> _TASK_
Each line of the listing that includes the string "Florida" is to be identified and copied.
※
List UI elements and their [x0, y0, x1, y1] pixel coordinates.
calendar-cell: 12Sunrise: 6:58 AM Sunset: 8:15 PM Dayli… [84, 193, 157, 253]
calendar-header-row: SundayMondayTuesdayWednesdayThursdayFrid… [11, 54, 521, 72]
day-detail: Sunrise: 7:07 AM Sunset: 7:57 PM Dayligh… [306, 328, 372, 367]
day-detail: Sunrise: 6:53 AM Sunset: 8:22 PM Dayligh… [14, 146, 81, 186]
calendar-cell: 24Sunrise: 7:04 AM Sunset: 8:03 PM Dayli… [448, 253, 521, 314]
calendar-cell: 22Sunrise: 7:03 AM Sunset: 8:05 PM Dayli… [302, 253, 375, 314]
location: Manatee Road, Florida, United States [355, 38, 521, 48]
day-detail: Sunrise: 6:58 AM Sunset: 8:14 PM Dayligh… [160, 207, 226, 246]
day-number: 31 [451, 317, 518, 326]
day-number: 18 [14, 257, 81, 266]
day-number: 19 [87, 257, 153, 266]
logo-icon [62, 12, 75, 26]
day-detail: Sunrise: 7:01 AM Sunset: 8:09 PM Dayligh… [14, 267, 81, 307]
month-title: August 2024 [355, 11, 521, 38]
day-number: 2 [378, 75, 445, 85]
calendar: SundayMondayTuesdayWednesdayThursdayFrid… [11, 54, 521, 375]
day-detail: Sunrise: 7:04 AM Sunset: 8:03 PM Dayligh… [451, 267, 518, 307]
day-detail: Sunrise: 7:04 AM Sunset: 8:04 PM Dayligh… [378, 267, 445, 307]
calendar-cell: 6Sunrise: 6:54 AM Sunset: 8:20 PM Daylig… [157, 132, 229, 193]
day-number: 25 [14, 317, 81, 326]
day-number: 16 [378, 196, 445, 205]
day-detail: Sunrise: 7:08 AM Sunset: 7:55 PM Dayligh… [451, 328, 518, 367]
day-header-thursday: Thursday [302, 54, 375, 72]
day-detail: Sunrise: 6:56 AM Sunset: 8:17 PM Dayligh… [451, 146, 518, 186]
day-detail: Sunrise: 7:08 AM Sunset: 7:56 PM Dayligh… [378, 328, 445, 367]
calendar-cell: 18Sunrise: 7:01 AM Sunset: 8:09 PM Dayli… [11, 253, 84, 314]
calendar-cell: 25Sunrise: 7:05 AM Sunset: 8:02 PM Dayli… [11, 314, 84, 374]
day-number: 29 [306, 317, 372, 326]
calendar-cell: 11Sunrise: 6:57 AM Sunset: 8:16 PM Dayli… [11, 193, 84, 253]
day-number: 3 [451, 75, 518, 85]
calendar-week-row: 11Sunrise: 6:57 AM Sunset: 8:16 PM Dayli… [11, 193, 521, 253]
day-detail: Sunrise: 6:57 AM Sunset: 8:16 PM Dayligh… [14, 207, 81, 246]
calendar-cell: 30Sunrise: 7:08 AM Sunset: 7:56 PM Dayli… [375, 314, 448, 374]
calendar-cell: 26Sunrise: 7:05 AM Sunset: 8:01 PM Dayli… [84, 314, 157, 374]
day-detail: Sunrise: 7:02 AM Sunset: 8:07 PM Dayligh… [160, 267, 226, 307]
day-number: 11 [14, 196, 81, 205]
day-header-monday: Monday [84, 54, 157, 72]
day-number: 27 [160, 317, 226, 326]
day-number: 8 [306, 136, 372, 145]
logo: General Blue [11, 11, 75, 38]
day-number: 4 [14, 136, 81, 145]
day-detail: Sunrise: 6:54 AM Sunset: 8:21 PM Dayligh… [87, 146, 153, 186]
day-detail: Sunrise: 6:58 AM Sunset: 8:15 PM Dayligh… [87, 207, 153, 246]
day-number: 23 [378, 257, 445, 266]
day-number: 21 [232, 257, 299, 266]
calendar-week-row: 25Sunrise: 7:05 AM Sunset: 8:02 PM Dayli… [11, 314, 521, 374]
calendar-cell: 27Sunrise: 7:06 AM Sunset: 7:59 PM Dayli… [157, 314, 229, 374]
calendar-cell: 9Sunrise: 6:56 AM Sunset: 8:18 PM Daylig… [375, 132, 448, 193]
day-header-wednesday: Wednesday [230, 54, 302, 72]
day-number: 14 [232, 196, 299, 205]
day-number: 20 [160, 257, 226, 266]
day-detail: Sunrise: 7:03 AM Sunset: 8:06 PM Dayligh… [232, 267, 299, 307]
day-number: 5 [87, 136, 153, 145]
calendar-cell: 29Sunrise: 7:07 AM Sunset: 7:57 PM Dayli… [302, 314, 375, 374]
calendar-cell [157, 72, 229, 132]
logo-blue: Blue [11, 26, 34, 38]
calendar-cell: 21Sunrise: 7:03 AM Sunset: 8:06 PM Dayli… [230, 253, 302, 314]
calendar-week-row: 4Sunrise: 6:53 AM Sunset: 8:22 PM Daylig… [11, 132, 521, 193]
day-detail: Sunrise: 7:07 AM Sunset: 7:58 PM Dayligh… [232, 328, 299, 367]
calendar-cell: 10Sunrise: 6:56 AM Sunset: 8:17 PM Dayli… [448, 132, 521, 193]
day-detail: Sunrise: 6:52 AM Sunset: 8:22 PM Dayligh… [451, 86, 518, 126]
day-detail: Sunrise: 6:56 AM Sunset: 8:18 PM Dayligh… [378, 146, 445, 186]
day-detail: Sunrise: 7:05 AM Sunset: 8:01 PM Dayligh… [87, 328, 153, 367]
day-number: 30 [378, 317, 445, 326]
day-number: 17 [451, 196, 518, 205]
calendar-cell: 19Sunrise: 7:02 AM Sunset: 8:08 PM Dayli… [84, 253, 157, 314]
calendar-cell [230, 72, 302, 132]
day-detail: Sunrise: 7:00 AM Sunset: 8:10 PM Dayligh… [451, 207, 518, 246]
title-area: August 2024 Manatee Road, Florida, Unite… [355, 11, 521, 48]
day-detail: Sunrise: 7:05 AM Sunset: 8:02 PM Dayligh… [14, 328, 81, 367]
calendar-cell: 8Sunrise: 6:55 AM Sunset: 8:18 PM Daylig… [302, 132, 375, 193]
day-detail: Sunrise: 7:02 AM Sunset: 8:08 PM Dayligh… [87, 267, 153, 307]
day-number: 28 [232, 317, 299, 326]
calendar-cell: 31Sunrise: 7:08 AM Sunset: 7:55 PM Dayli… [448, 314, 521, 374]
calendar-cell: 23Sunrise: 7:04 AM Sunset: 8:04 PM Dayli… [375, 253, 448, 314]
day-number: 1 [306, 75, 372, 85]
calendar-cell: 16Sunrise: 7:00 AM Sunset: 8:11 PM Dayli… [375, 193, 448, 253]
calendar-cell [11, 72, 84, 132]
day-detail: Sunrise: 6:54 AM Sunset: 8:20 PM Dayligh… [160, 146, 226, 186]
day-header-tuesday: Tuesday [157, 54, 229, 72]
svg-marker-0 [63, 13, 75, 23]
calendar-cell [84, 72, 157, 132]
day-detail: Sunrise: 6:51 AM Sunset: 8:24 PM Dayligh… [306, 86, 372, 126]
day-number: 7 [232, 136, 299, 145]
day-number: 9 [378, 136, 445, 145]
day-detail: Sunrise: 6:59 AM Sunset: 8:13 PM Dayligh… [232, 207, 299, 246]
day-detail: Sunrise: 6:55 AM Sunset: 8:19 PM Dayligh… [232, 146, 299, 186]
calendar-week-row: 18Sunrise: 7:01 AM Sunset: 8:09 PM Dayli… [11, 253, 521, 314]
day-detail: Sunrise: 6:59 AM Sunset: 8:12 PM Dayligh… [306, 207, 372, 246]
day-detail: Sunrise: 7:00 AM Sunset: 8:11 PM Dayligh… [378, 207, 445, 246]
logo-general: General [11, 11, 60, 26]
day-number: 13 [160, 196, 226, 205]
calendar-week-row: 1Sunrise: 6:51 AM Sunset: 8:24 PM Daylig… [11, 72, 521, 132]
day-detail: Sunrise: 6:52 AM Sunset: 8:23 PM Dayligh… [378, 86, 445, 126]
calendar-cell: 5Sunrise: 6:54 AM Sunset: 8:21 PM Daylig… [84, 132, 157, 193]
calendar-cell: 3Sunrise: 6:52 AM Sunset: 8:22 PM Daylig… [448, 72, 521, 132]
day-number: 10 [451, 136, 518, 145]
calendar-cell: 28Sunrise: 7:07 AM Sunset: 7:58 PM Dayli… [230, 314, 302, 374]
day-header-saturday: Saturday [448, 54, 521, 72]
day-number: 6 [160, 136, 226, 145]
※
> _SOLVED EXERCISE_
location: Manatee Road, Florida, United States [355, 38, 521, 48]
title-area: August 2024 Manatee Road, Florida, Unite… [355, 11, 521, 48]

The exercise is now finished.